Re: Queryable state on task managers that are not running the job

2020-12-23 Thread Yun Tang
Hi Martin,

What kind of deploy mode you choose? If you use per-job mode [1] to launch 
jobs, there might exist only idle slots instead of idle taskmanagers. 
Currently, queryable state is bounded to specific job and if the idle 
taskmanager is not registered in the target's resource manager, no queryable 
state could be queried.


[1] 
https://ci.apache.org/projects/flink/flink-docs-stable/deployment/resource-providers/yarn.html#per-job-cluster-mode

Best
Yun Tang

From: Martin Boyanov 
Sent: Monday, December 21, 2020 19:04
To: user@flink.apache.org 
Subject: Queryable state on task managers that are not running the job

Hi,
I'm running a long-running flink job in cluster mode and I'm interested in 
using the queryable state functionality.
I have the following problem: when I query the flink task managers (i.e. the 
queryable state proxy), it is possible to hit a task manager which doesn't have 
the requested state, because the job is not running on that task manager.
For example, I might have a cluster with 5 task managers, but the job is 
deployed only on 3 of those.

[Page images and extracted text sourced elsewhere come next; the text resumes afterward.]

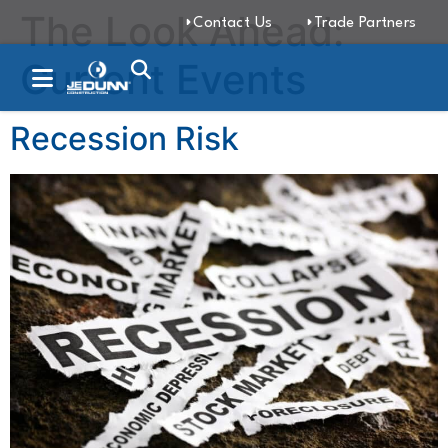
The Look Ahead:
Contact Us
Trade Partners
Current Events
Recession Risk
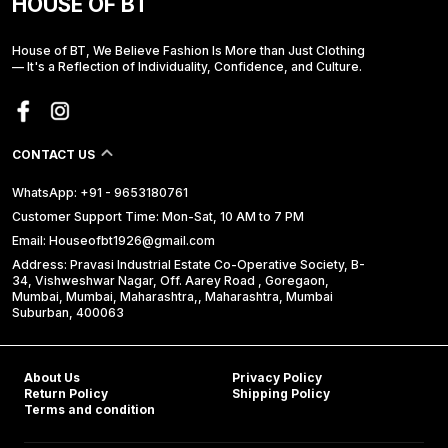
HOUSE OF BT
House of BT, We Believe Fashion Is More than Just Clothing
— It's a Reflection of Individuality, Confidence, and Culture.
CONTACT US
WhatsApp: +91 - 9653180761
Customer Support Time: Mon-Sat, 10 AM to 7 PM
Email: Houseofbt1926@gmail.com
Address: Pravasi Industrial Estate Co-Operative Society, B-
34, Vishweshwar Nagar, Off. Aarey Road , Goregaon,
Mumbai, Mumbai, Maharashtra,, Maharashtra, Mumbai
Suburban, 400063
About Us
Privacy Policy
Return Policy
Shipping Policy
Terms and condition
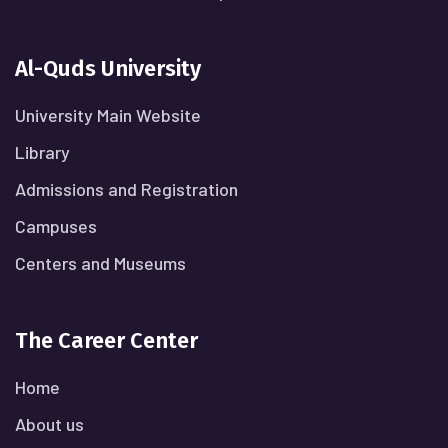
Al-Quds University
University Main Website
Library
Admissions and Registration
Campuses
Centers and Museums
The Career Center
Home
About us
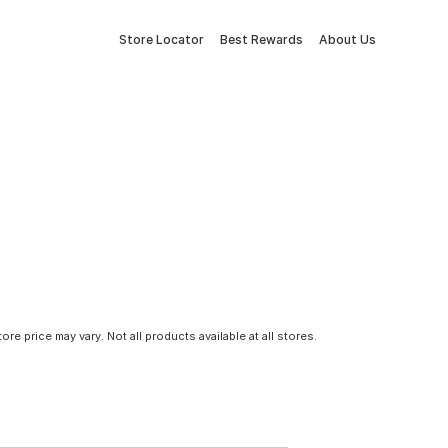
Store Locator
Best Rewards
About Us
tore price may vary. Not all products available at all stores.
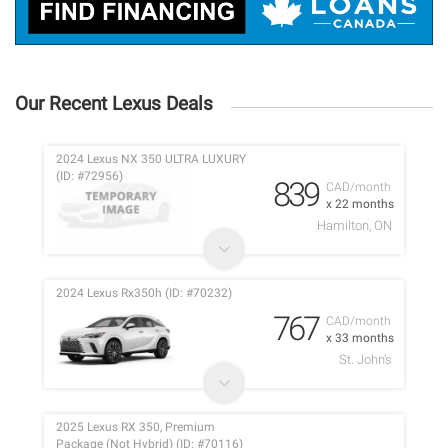
Our Recent Lexus Deals
2024 Lexus NX 350 ULTRA LUXURY
(ID: #72956)
839
CAD/month
x 22 months
Hamilton, ON
2024 Lexus Rx350h (ID: #70232)
767
CAD/month
x 33 months
St. John's
2025 Lexus RX 350, Premium
Package (Not Hybrid) (ID: #70116)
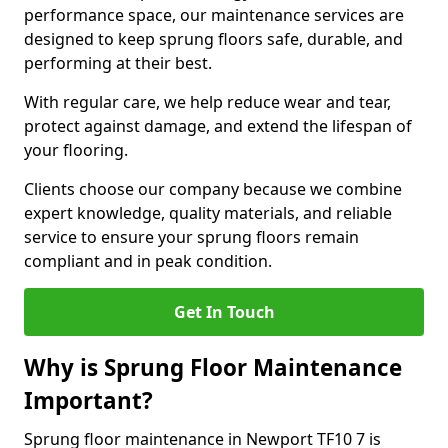
performance space, our maintenance services are
designed to keep sprung floors safe, durable, and
performing at their best.
With regular care, we help reduce wear and tear,
protect against damage, and extend the lifespan of
your flooring.
Clients choose our company because we combine
expert knowledge, quality materials, and reliable
service to ensure your sprung floors remain
compliant and in peak condition.
Get In Touch
Why is Sprung Floor Maintenance
Important?
Sprung floor maintenance in Newport TF10 7 is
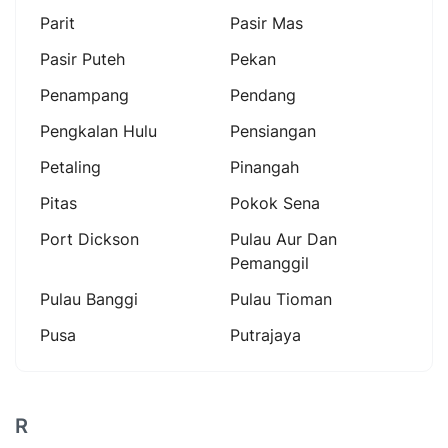
Parit
Pasir Mas
Pasir Puteh
Pekan
Penampang
Pendang
Pengkalan Hulu
Pensiangan
Petaling
Pinangah
Pitas
Pokok Sena
Port Dickson
Pulau Aur Dan
Pemanggil
Pulau Banggi
Pulau Tioman
Pusa
Putrajaya
R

If my query hits any of the two idle task 
managers, I naturally get an error message that the job does not exist.
My current solution is to size the cluster appropriately so that there are no 
idle task managers. I was wondering if there was a better solution or if this 
could be handled better in the future?
Thanks in advance.
Kind regards,
Martin


Queryable state on task managers that are not running the job

2020-12-21 Thread Martin Boyanov
Hi,
I'm running a long-running flink job in cluster mode and I'm interested in
using the queryable state functionality.
I have the following problem: when I query the flink task managers (i.e.
the queryable state proxy), it is possible to hit a task manager which
doesn't have the requested state, because the job is not running on that
task manager.
For example, I might have a cluster with 5 task managers, but the job is
deployed only on 3 of those. If my query hits any of the two idle task
managers, I naturally get an error message that the job does not exist.
My current solution is to size the cluster appropriately so that there are
no idle task managers. I was wondering if there was a better solution or if
this could be handled better in the future?
Thanks in advance.
Kind regards,
Martin